Bei der Durchführung phänomenologischer Forschung sind Vorurteile und Subjektivitäten im Forschungsprozess weit verbreitet. Infolgedessen wird das Bracketing zu einem wichtigen Konzept, um die Strenge der Forschung zu gewährleisten. In diesem Artikel erfahren Sie mehr über die Methode und die Ideen hinter dem Bracketing.
Roehl Sybing
Content creator and qualitative data expert
  1. Einführung
  2. Subjektivität in der qualitativen Forschung
  3. Phänomenologie
  4. Was bedeutet Bracketing
  5. Wo kommt das Bracketing in der Forschung vor?
  6. Warum verwenden wir Bracketing in der Forschung?
  7. Wie man Bracketing in der qualitativen Forschung einsetzt

Einleitung

Qualitative Forschung ist von Natur aus ein menschliches und damit subjektives Unterfangen. Die Bedeutung eines bestimmten Konzepts oder Phänomens wird sich unweigerlich von einer Person zur nächsten unterscheiden, was jegliche Annahme, dass der Forschungsprozess ein objektiver Prozess ist oder sein sollte, widerlegt.

Um methodologische Herausforderungen anzugehen, verwenden Forscher ein Konzept, das als "Bracketing" bezeichnet wird, um potenzielle Kritikpunkte an Forschungsstrenge abzuschwächen oder zumindest anzugehen, um Validität zu etablieren und zu bestimmen. Was "Bracketing" bedeutet, hängt von der Forschungsausrichtung und den Forschungsmethoden ab, die Sie anwenden. In diesem Artikel befassen wir uns mit dem Bracketing in der qualitativen Forschung und mit den Überlegungen, die Sie bei der Berücksichtigung der Subjektivität anstellen sollten.

Viele Forscher nutzen das Bracketing, um die potenziell schädlichen Auswirkungen uneingestandener Vorurteile in qualitativen Studien abzuschwächen.

Subjektivität in der qualitativen Forschung

Bevor wir uns ausführlich mit dem Bracketing befassen, sollten wir zunächst klären, woher die Subjektivität kommt.
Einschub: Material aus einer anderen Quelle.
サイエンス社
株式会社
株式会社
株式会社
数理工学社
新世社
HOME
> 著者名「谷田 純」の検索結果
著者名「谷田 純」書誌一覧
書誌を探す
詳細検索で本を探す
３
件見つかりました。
Forscher können zu qualitative Forschung dem Gedanken kommen, dass es sich um einen klinischen, fast sterilen Prozess handeln muss, wie man ihn eher in der Chemie, Physik oder den anderen Naturwissenschaften findet. Infolgedessen gibt es immer wieder Bestrebungen, jegliche "Voreingenommenheiten", die die qualitative Analyse verzerren könnten, abzuschwächen oder gar zu beseitigen.
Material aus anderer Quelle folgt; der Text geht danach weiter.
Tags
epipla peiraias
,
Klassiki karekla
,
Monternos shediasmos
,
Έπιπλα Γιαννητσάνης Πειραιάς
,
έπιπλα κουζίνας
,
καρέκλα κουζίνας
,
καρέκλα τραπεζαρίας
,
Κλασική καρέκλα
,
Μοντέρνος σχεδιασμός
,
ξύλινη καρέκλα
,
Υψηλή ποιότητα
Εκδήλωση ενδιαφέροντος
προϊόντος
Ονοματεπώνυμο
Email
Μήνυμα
In der Praxis kritisieren positivistische Wissenschaftler das Vorhandensein vorgefasster Meinungen, die ohne jegliche Auseinandersetzung mit der bestehenden Wissenschaft gebildet werden. Unter diesem Paradigma ist eine analytische Sicht, die in erster Linie aus persönlichen Überzeugungen heraus entwickelt wird, möglicherweise nicht ausreichend rigoros oder nicht mit dem gesamten Dialog in der Forschung verbunden.
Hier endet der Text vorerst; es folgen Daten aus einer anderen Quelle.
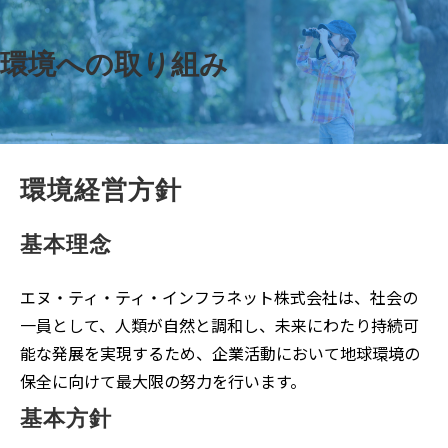
環境への取り組み
環境経営方針
基本理念
エヌ・ティ・ティ・インフラネット株式会社は、社会の
一員として、人類が自然と調和し、未来にわたり持続可
能な発展を実現するため、企業活動において地球環境の
保全に向けて最大限の努力を行います。
基本方針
Es gibt jedoch auch eine konkurrierende Denkschule, die behauptet, dass Annahmen ein natürliches Element der menschlichen Analyse sind, das niemals vollständig aus dem Forschungsprozess ausgeklammert werden kann und auch nicht ausgeklammert werden sollte. Anstatt eine undurchdringliche Mauer zwischen persönlicher Voreingenommenheit und Analyse zu errichten, versuchen soziokulturelle Forscher, ein nuanciertes und kontextualisiertes Verständnis der sozialen Welt durch eine transparente Darstellung der persönlichen Subjektivität zu entwickeln.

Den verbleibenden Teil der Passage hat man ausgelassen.